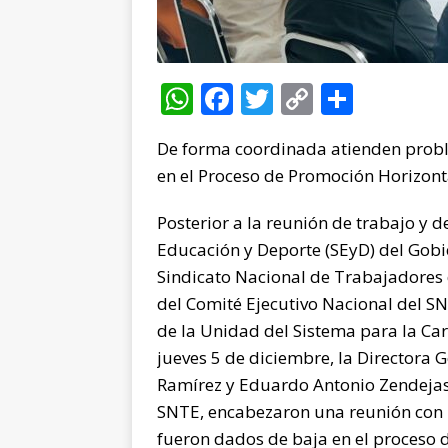
W
F
T
C
C
h
a
w
o
o
De forma coordinada atienden proble
at
c
it
p
m
en el Proceso de Promoción Horizont
s
e
te
y
p
A
b
r
Li
ar
Posterior a la reunión de trabajo y d
p
o
n
ti
Educación y Deporte (SEyD) del Gobie
Sindicato Nacional de Trabajadores
p
o
k
r
del Comité Ejecutivo Nacional del SNT
k
de la Unidad del Sistema para la Car
jueves 5 de diciembre, la Directora 
Ramírez y Eduardo Antonio Zendejas 
SNTE, encabezaron una reunión con 
fueron dados de baja en el proceso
++++++
# EXERCISE REQUIREMENTS
Return the data exactly. Do not carry over any images.

# TASK RESPONSE
W
F
T
C
C
h
a
w
o
o
De forma coordinada atienden proble
at
c
it
p
m
en el Proceso de Promoción Horizont
s
e
te
y
p
A
b
r
Li
ar
Posterior a la reunión de trabajo y d
p
o
n
ti
Educación y Deporte (SEyD) del Gobie
Sindicato Nacional de Trabajadores
p
o
k
r
del Comité Ejecutivo Nacional del SNT
k
de la Unidad del Sistema para la Car
jueves 5 de diciembre, la Directora 
Ramírez y Eduardo Antonio Zendejas 
SNTE, encabezaron una reunión con 
fueron dados de baja en el proceso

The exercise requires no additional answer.